Castle of Good Hope
The story of this Castle is a story of our young country. It is a story of joy, pain, tears, laughter, disappointment, fear, hope - and all the other human emotions that characterize us as a nation…
Built between 1666 and 1679, the Castle is known as the oldest surviving building in South Africa and has been the center of civilian, political and military life at the Cape from approximately 1679. In its current state the Castle arguably represents one of the best preserved 17th century DEIC architecture on the entire globe. The 2015 - 2016 renovation of the Castle - the first in 20 years - will further enhance its appeal and position it to become South Africa's next UNESCO World Heritage Site. This historical building now houses, among others, the William Fehr Collection, an African pottery collection, the Castle Military Museum and a forge.
In 1664 with renewed rumours of war between Britain and the Netherlands, the Lords Seventeen instructed Zacharias Wagenaer, the Dutch Commissioner, to build a five-pointed stone Castle similar to other such fortifications in Europe and the East. The Castle was planned around a central point - a water-well under the "Boog" - with five bulwarks known as bastions.
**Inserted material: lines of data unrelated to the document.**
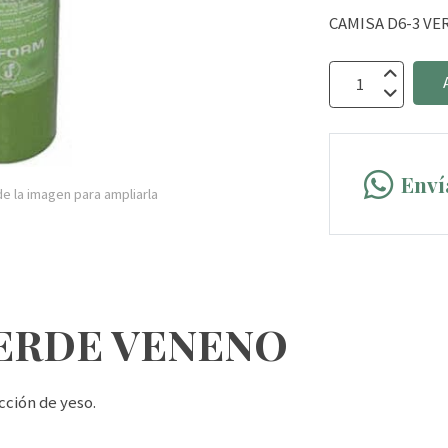
CAMISA D6-3 V
Enví
e la imagen para ampliarla
VERDE VENENO
cción de yeso.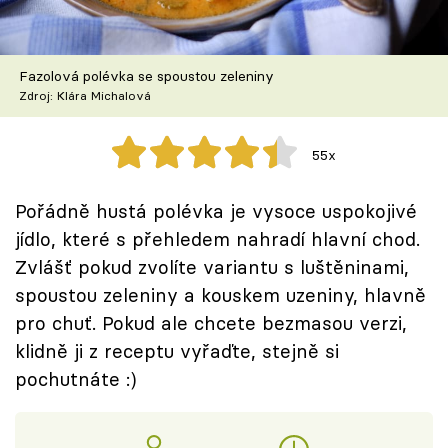
Škola vaření
Recepty z TV
Fazolová polévka se spoustou zeleniny
Zdroj: Klára Michalová
Speciál: Cuketa
55x
Těhotnej kuchař
Pořádně hustá polévka je vysoce uspokojivé
Sledujte prima+
jídlo, které s přehledem nahradí hlavní chod.
Zvlášť pokud zvolíte variantu s luštěninami,
Přihlášení
spoustou zeleniny a kouskem uzeniny, hlavně
pro chuť. Pokud ale chcete bezmasou verzi,
klidně ji z receptu vyřaďte, stejně si
Sledujte nás
pochutnáte :)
The foundations were dug in 1665 and the cornerstones of the first bastion, later known as the Leerdam Bastion, were laid on the 2nd January 1666 after which building started in all earnest. Three hundred sailors commandeered from passing ships, soldiers, local Khoikhoi, women and slaves were used as workforce, breaking stone and collecting shell, which was burned in lime ovens. One often wonders what the real human cost was of building this European fortress on African soil.